Vom Emanzipationsgut zum Gesundheitsrisiko

In den beiden Weltkriegen wurde die Zigarette endgültig zum Massenprodukt. Sie bot Verzweifelten einen letzten Halt und Soldaten an der Front eine gewisse Zerstreuung. Schon der Dreißigjährige Krieg hatte mit Blick auf die Verbreitung von Tabakwaren einen beschleunigenden Effekt.
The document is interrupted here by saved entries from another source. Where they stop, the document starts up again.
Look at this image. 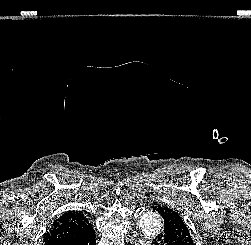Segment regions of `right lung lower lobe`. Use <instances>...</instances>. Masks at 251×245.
Listing matches in <instances>:
<instances>
[{
	"label": "right lung lower lobe",
	"instance_id": "right-lung-lower-lobe-1",
	"mask_svg": "<svg viewBox=\"0 0 251 245\" xmlns=\"http://www.w3.org/2000/svg\"><path fill=\"white\" fill-rule=\"evenodd\" d=\"M44 245H96L95 232L94 230H91L81 237L49 241L44 243Z\"/></svg>",
	"mask_w": 251,
	"mask_h": 245
}]
</instances>
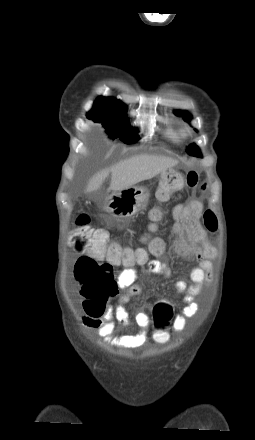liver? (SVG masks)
<instances>
[{
	"label": "liver",
	"mask_w": 255,
	"mask_h": 440,
	"mask_svg": "<svg viewBox=\"0 0 255 440\" xmlns=\"http://www.w3.org/2000/svg\"><path fill=\"white\" fill-rule=\"evenodd\" d=\"M177 163V160L165 156L146 154L134 156L117 163L110 169H104L95 174L89 180L86 192L97 191L109 173H111L110 190L117 192L132 187L141 181L152 179Z\"/></svg>",
	"instance_id": "1"
}]
</instances>
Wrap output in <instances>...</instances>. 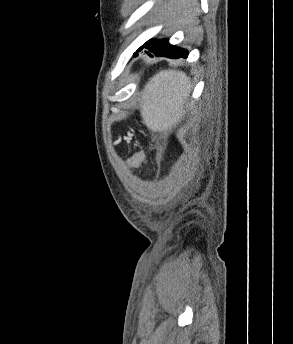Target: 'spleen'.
Wrapping results in <instances>:
<instances>
[{"label":"spleen","mask_w":293,"mask_h":344,"mask_svg":"<svg viewBox=\"0 0 293 344\" xmlns=\"http://www.w3.org/2000/svg\"><path fill=\"white\" fill-rule=\"evenodd\" d=\"M190 81L185 73L164 70L146 84L141 101L143 123L153 132H167L183 116Z\"/></svg>","instance_id":"1"}]
</instances>
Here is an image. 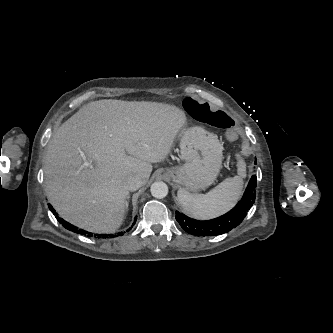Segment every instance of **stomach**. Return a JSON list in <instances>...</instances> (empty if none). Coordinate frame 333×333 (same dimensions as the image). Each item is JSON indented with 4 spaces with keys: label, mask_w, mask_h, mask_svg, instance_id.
Segmentation results:
<instances>
[{
    "label": "stomach",
    "mask_w": 333,
    "mask_h": 333,
    "mask_svg": "<svg viewBox=\"0 0 333 333\" xmlns=\"http://www.w3.org/2000/svg\"><path fill=\"white\" fill-rule=\"evenodd\" d=\"M180 148L186 163L167 169L166 175L186 191L206 189L221 169L223 147L217 135L201 127L184 129L180 134Z\"/></svg>",
    "instance_id": "1"
}]
</instances>
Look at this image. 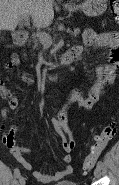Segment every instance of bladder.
I'll use <instances>...</instances> for the list:
<instances>
[{"instance_id":"obj_1","label":"bladder","mask_w":119,"mask_h":185,"mask_svg":"<svg viewBox=\"0 0 119 185\" xmlns=\"http://www.w3.org/2000/svg\"><path fill=\"white\" fill-rule=\"evenodd\" d=\"M55 185H78V184L74 181L65 180V181H59Z\"/></svg>"}]
</instances>
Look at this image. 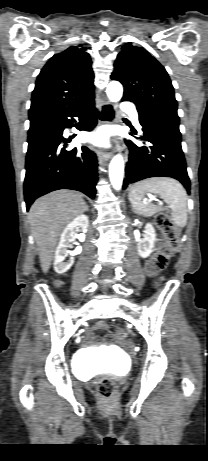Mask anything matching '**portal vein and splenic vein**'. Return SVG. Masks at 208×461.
<instances>
[{
  "mask_svg": "<svg viewBox=\"0 0 208 461\" xmlns=\"http://www.w3.org/2000/svg\"><path fill=\"white\" fill-rule=\"evenodd\" d=\"M152 201H158V202H159V204H162V202H161V201L157 200V199H156L155 197H153V196H150V198H149L148 202H152Z\"/></svg>",
  "mask_w": 208,
  "mask_h": 461,
  "instance_id": "18ae733b",
  "label": "portal vein and splenic vein"
}]
</instances>
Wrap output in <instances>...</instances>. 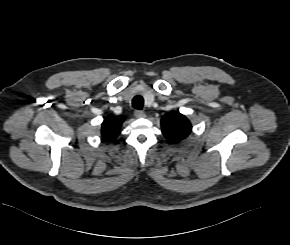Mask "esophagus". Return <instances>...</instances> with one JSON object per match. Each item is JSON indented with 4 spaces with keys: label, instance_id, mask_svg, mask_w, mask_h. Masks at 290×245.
<instances>
[{
    "label": "esophagus",
    "instance_id": "1",
    "mask_svg": "<svg viewBox=\"0 0 290 245\" xmlns=\"http://www.w3.org/2000/svg\"><path fill=\"white\" fill-rule=\"evenodd\" d=\"M135 116L137 118H144L145 117V113L143 111H141V110H136L135 111Z\"/></svg>",
    "mask_w": 290,
    "mask_h": 245
}]
</instances>
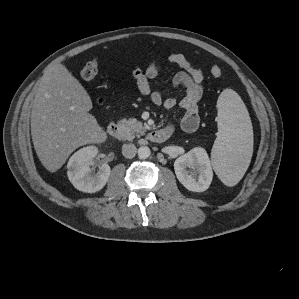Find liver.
I'll use <instances>...</instances> for the list:
<instances>
[{"label":"liver","mask_w":299,"mask_h":299,"mask_svg":"<svg viewBox=\"0 0 299 299\" xmlns=\"http://www.w3.org/2000/svg\"><path fill=\"white\" fill-rule=\"evenodd\" d=\"M91 109L89 94L64 65H53L44 73L34 96L31 135L48 171L59 170L78 147L106 140Z\"/></svg>","instance_id":"liver-1"}]
</instances>
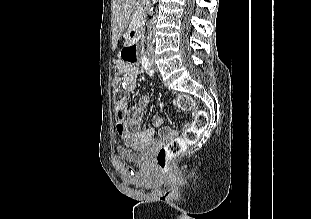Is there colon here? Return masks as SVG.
<instances>
[{"instance_id": "5ec220e1", "label": "colon", "mask_w": 311, "mask_h": 219, "mask_svg": "<svg viewBox=\"0 0 311 219\" xmlns=\"http://www.w3.org/2000/svg\"><path fill=\"white\" fill-rule=\"evenodd\" d=\"M130 62L136 61V54L129 50L124 56ZM116 90L114 93V115L119 122L126 118L128 100L124 92L126 87L125 77L114 79ZM176 106L182 111H193L192 123L183 131V137H175L166 146L160 148L156 154V163L161 172H167L171 161L182 154L187 144L196 143L207 127L208 116L204 110L196 107L194 100L186 94H180L176 99Z\"/></svg>"}]
</instances>
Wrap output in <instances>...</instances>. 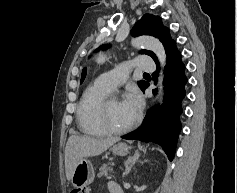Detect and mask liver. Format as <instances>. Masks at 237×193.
<instances>
[{
	"label": "liver",
	"instance_id": "1",
	"mask_svg": "<svg viewBox=\"0 0 237 193\" xmlns=\"http://www.w3.org/2000/svg\"><path fill=\"white\" fill-rule=\"evenodd\" d=\"M119 141V138H92L89 136L71 135L65 148V172L70 181L76 164L92 156H98Z\"/></svg>",
	"mask_w": 237,
	"mask_h": 193
}]
</instances>
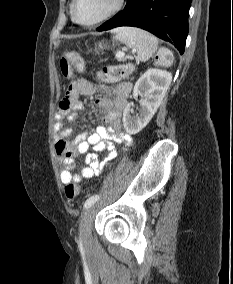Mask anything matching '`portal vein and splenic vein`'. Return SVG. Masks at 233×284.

Die Demokratisierungsschübe und die stärkere Zuwendung zur sozialen Frage förderten die Verbreitung der Zigarette weiter.

Der Terry-Report machte 1964 auf die gesundheitlichen Folgen des Rauchens aufmerksam, doch es dauerte noch Jahrzehnte, bis entschiedene Maßnahmen gegen das gesundheitsschädliche Rauchen ergriffen wurde, sodass die Zigarette im Zuge der immer stärkeren Gewichtung der Sicherheit vom Emanzipationsprodukt zum Schadprodukt degradiert wurde.

Im Zuge dieser Ächtung entstanden im 21. Jahrhundert zahlreiche neue Formate wie Vaporizer, E-Zigarette, Tabakerhitzer und Einwegshishas, deren Zukunft noch offen ist.